*Activity:*
Go through the entries below and tally the lines containing the string "поэтому"; report only the tally.

Page images and extracted text
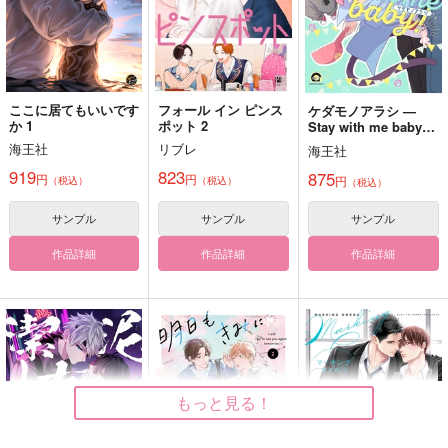
ここに居てもいいです
フォール イン ピンス
ケダモノアラシ —
か 1
ポット 2
Stay with me baby！
—
海王社
リブレ
海王社
919
823
875
円
円
円
（税込）
（税込）
（税込）
サンプル
サンプル
サンプル
作品詳細
作品詳細
作品詳細
もっと見る！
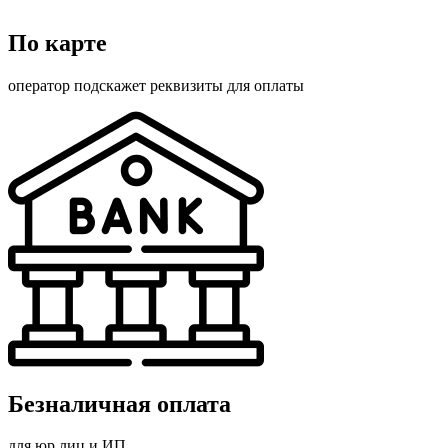
По карте
оператор подскажет реквизиты для оплаты
Безналичная оплата
для юр.лиц и ИП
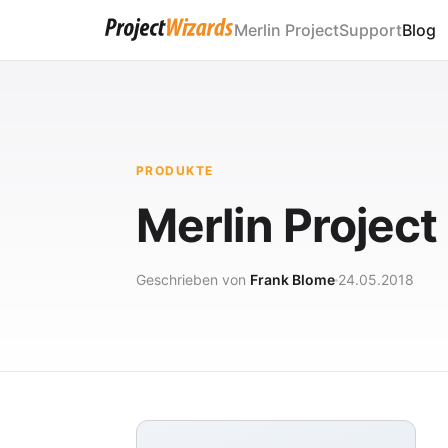
Merlin Project
Support
Blog
PRODUKTE
Merlin Project 
Geschrieben von
Frank Blome
24.05.2018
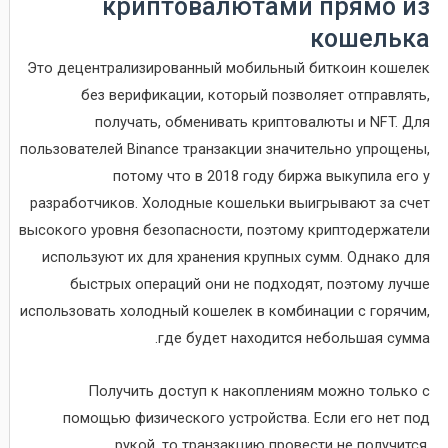
криптовалютами прямо из
кошелька
Это децентрализированный мобильный биткоин кошелек
без верификации, который позволяет отправлять,
получать, обменивать криптовалюты и NFT. Для
пользователей Binance транзакции значительно упрощены,
потому что в 2018 году биржа выкупила его у
разработчиков. Холодные кошельки выигрывают за счет
высокого уровня безопасности, поэтому криптодержатели
используют их для хранения крупных сумм. Однако для
быстрых операций они не подходят, поэтому лучше
использовать холодный кошелек в комбинации с горячим,
где будет находится небольшая сумма.
Получить доступ к накоплениям можно только с
помощью физического устройства. Если его нет под
рукой, то транзакцию провести не получится.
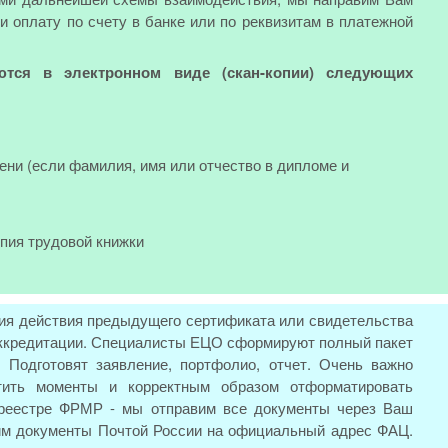
и оплату по счету в банке или по реквизитам в платежной
ются в электронном виде (скан-копии) следующих
ени (если фамилия, имя или отчество в дипломе и
опия трудовой книжки
ия действия предыдущего сертификата или свидетельства
 аккредитации. Специалисты ЕЦО сформируют полный пакет
 Подготовят заявление, портфолио, отчет. Очень важно
тить моменты и корректным образом отформатировать
 реестре ФРМР - мы отправим все документы через Ваш
вим документы Почтой России на официальный адрес ФАЦ.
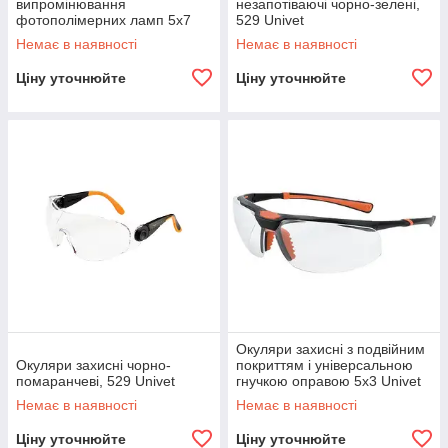
випромінювання
незапотіваючі чорно-зелені,
фотополімерних ламп 5х7
529 Univet
Univet
Немає в наявності
Немає в наявності
Ціну уточнюйте
Ціну уточнюйте
Окуляри захисні з подвійним
Окуляри захисні чорно-
покриттям і універсальною
помаранчеві, 529 Univet
гнучкою оправою 5х3 Univet
Немає в наявності
Немає в наявності
Ціну уточнюйте
Ціну уточнюйте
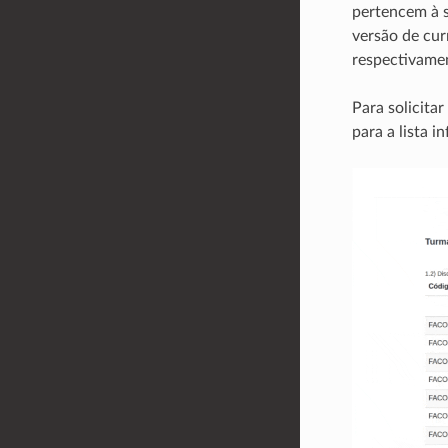
pertencem à s
versão de cur
respectivame
Para solicita
para a lista i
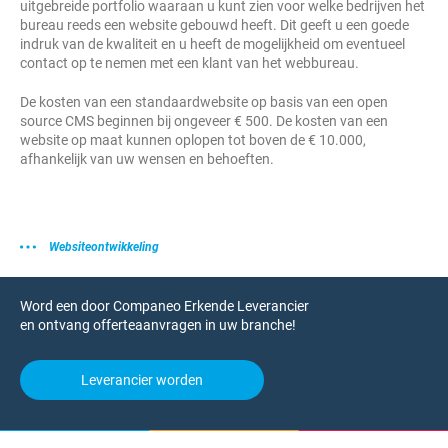
uitgebreide portfolio waaraan u kunt zien voor welke bedrijven het
bureau reeds een website gebouwd heeft. Dit geeft u een goede
indruk van de kwaliteit en u heeft de mogelijkheid om eventueel
contact op te nemen met een klant van het webbureau.
De kosten van een standaardwebsite op basis van een open
source CMS beginnen bij ongeveer € 500. De kosten van een
website op maat kunnen oplopen tot boven de € 10.000,
afhankelijk van uw wensen en behoeften.
Websiteontwikkeling
Word een door Companeo Erkende Leverancier
en ontvang offerteaanvragen in uw branche!
Leverancier worden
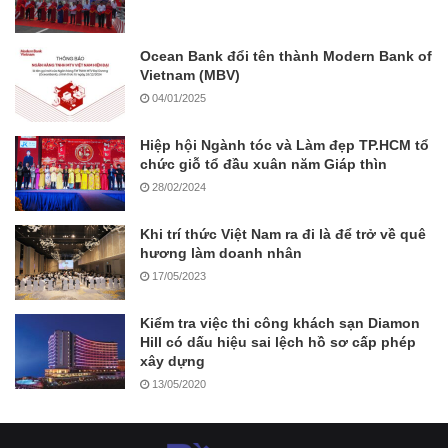
Ocean Bank đổi tên thành Modern Bank of
Vietnam (MBV)
04/01/2025
Hiệp hội Ngành tóc và Làm đẹp TP.HCM tổ
chức giỗ tổ đầu xuân năm Giáp thìn
28/02/2024
Khi trí thức Việt Nam ra đi là để trở về quê
hương làm doanh nhân
17/05/2023
Kiểm tra việc thi công khách sạn Diamon
Hill có dấu hiệu sai lệch hồ sơ cấp phép
xây dựng
13/05/2020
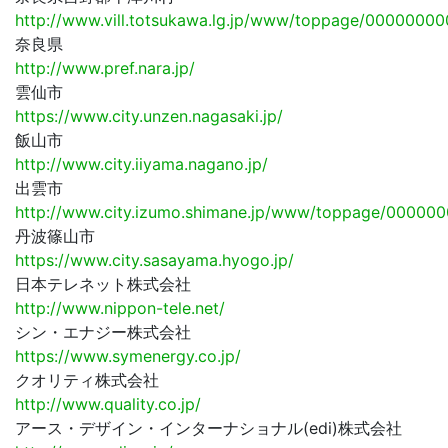
http://www.vill.totsukawa.lg.jp/www/toppage/000000
奈良県
http://www.pref.nara.jp/
雲仙市
https://www.city.unzen.nagasaki.jp/
飯山市
http://www.city.iiyama.nagano.jp/
出雲市
http://www.city.izumo.shimane.jp/www/toppage/0000
丹波篠山市
https://www.city.sasayama.hyogo.jp/
日本テレネット株式会社
http://www.nippon-tele.net/
シン・エナジー株式会社
https://www.symenergy.co.jp/
クオリティ株式会社
http://www.quality.co.jp/
アース・デザイン・インターナショナル(edi)株式会社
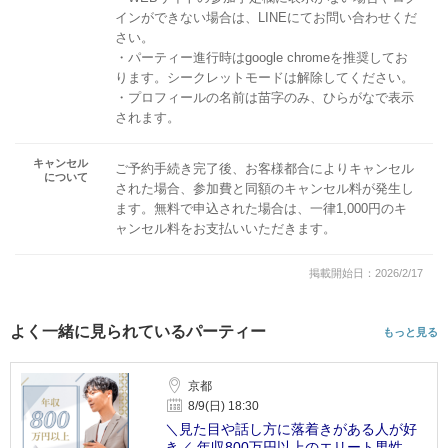
インができない場合は、LINEにてお問い合わせくだ
さい。
・パーティー進行時はgoogle chromeを推奨してお
ります。シークレットモードは解除してください。
・プロフィールの名前は苗字のみ、ひらがなで表示
されます。
キャンセル
ご予約手続き完了後、お客様都合によりキャンセル
について
された場合、参加費と同額のキャンセル料が発生し
ます。無料で申込された場合は、一律1,000円のキ
ャンセル料をお支払いいただきます。
掲載開始日：2026/2/17
よく一緒に見られているパーティー
もっと見る
京都
8/9(日) 18:30
＼見た目や話し方に落着きがある人が好
き／ 年収800万円以上のエリート男性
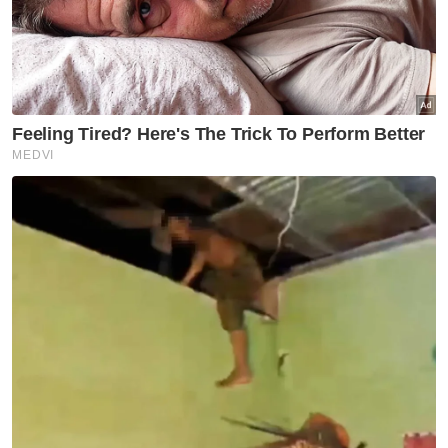
Artikel Disyorkan
SUKAN
Glasgow 2026: Izzat Shameer
raih perak, cipta sejarah
baharu boling padang negara
SUKAN
Kena ada darah baru semak
VAR?
SUKAN
Ecuador kejutkan Jerman,
sahkan tempat ke pusingan
kalah mati Piala Dunia
SUKAN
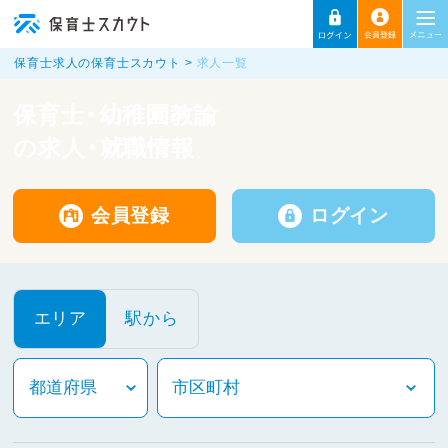
保育士求人の保育士スカウト
求人一覧
保育士・幼稚園教諭
の求人・就職情報
会員登録
ログイン
エリア
駅から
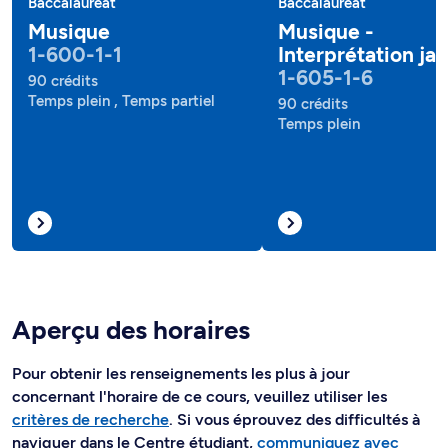
Baccalauréat
Baccalauréat
Musique
Musique -
1-600-1-1
Interprétation jaz
1-605-1-6
90 crédits
Temps plein , Temps partiel
90 crédits
Temps plein
Aperçu des horaires
Pour obtenir les renseignements les plus à jour
concernant l'horaire de ce cours, veuillez utiliser les
critères de recherche
. Si vous éprouvez des difficultés à
naviguer dans le Centre étudiant,
communiquez avec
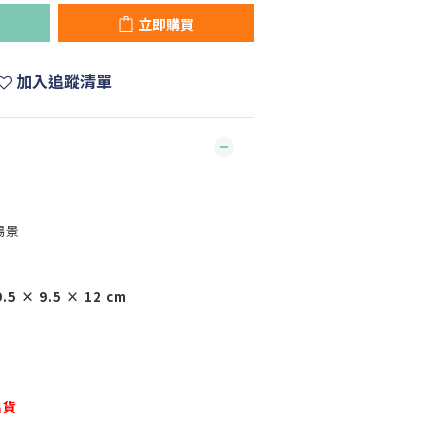
立即購買
加入追蹤清單
場景
× 9.5 × 12 cm
出貨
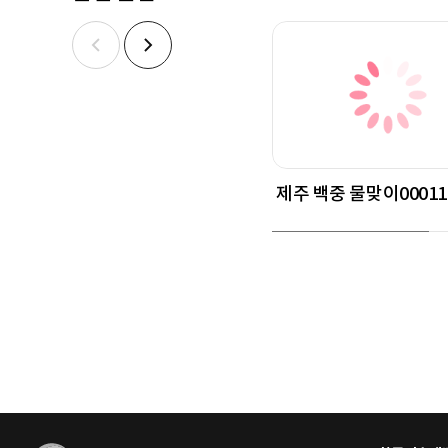
제주 백중 물맞이00011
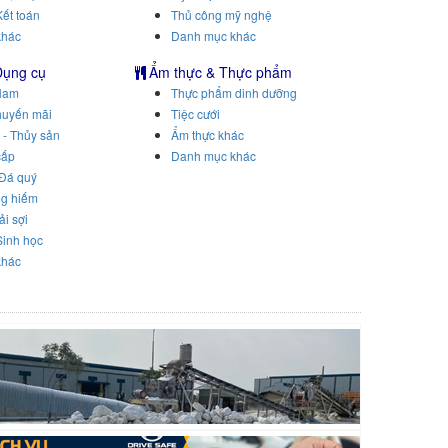
Kết toán
Thủ công mỹ nghệ
khác
Danh mục khác
Dụng cụ
Ẩm thực & Thực phẩm
Nam
Thực phẩm dinh dưỡng
huyến mãi
Tiệc cưới
 - Thủy sản
Ẩm thực khác
cấp
Danh mục khác
 Đá quý
ng hiếm
ải sợi
Sinh học
khác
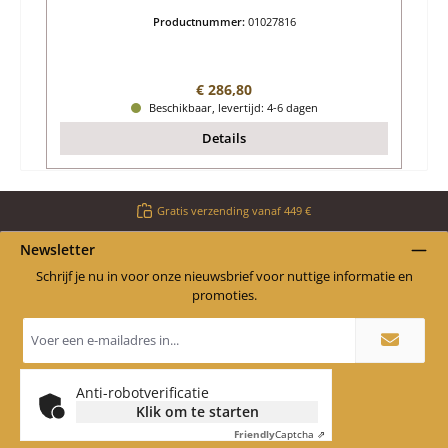
Productnummer:
01027816
Normale prijs:
€ 286,80
Beschikbaar, levertijd: 4-6 dagen
Details
Gratis verzending vanaf 449 €
Newsletter
Schrijf je nu in voor onze nieuwsbrief voor nuttige informatie en
promoties.
E-
mailadres
*
Anti-robotverificatie
Klik om te starten
Friendly
Captcha ⇗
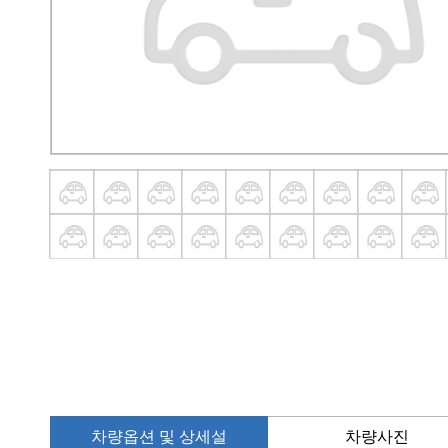
차량옵션 및 상세설
차량사진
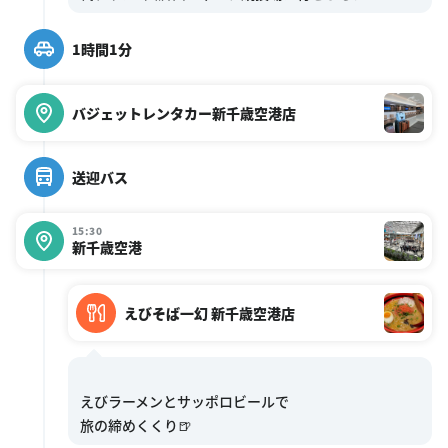
1時間1分
バジェットレンタカー新千歳空港店
送迎バス
15:30
新千歳空港
えびそば一幻 新千歳空港店
えびラーメンとサッポロビールで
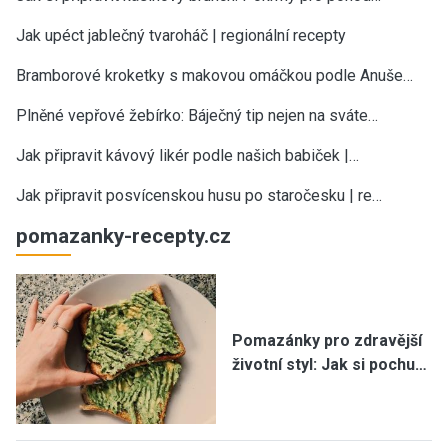
Jak upéct jablečný tvaroháč | regionální recepty
Bramborové kroketky s makovou omáčkou podle Anuše…
Plněné vepřové žebírko: Báječný tip nejen na sváte…
Jak připravit kávový likér podle našich babiček |…
Jak připravit posvícenskou husu po staročesku | re…
pomazanky-recepty.cz
Pomazánky pro zdravější
životní styl: Jak si pochu…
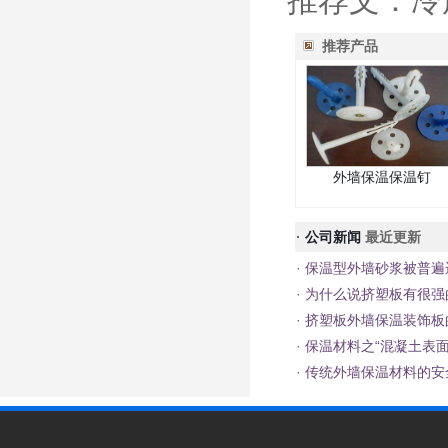
推荐文：冷
推荐产品
外墙保温保温钉
·
公司新闻
最近更新
·
保温型外墙砂浆被普遍
·
为什么说挤塑板有很强
·
挤塑板外墙保温装饰板
·
保温材料之“混凝土表面
·
传统外墙保温材料的安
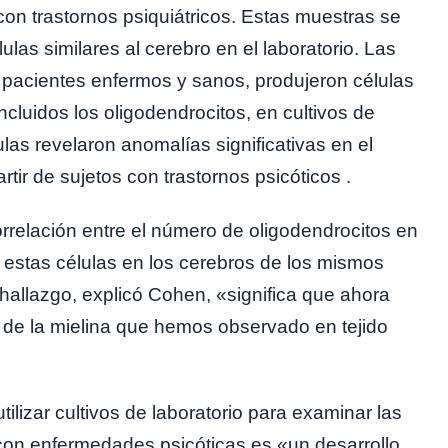
on trastornos psiquiátricos. Estas muestras se
ulas similares al cerebro en el laboratorio. Las
pacientes enfermos y sanos, produjeron células
ncluidos los oligodendrocitos, en cultivos de
ulas revelaron anomalías significativas en el
rtir de sujetos con trastornos psicóticos .
orrelación entre el número de oligodendrocitos en
r estas células en los cerebros de los mismos
 hallazgo, explicó Cohen, «significa que ahora
 de la mielina que hemos observado en tejido
ilizar cultivos de laboratorio para examinar las
 con enfermedades psicóticas es «un desarrollo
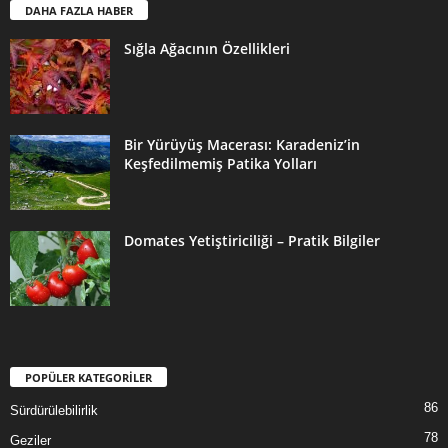
DAHA FAZLA HABER
Sığla Ağacının Özellikleri
Bir Yürüyüş Macerası: Karadeniz’in
Keşfedilmemiş Patika Yolları
Domates Yetiştiriciliği – Pratik Bilgiler
POPÜLER KATEGORİLER
86
Sürdürülebilirlik
78
Geziler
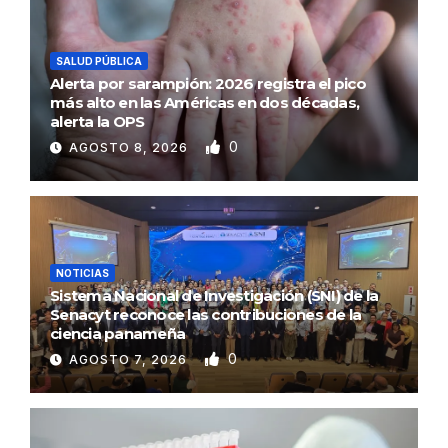
SALUD PÚBLICA
Alerta por sarampión: 2026 registra el pico
más alto en las Américas en dos décadas,
alerta la OPS
0
AGOSTO 8, 2026
NOTICIAS
Sistema Nacional de Investigación (SNI) de la
Senacyt reconoce las contribuciones de la
ciencia panameña
0
AGOSTO 7, 2026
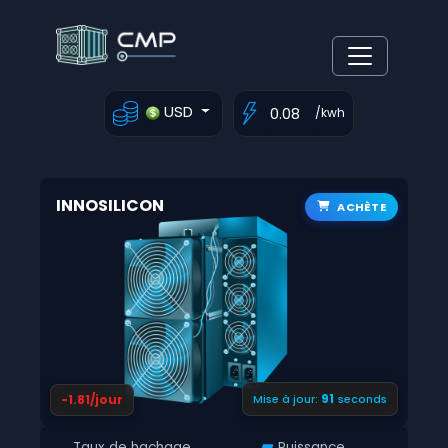
USD
/kwh
INNOSILICON
ACHÈTE
90
-1.81/jour
Mise à jour:
seconds
Taux de hachage
Puissance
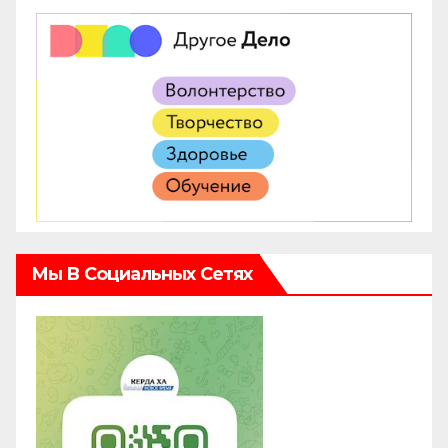
Мы В Социальных Сетях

*Solution to this exercise:*
2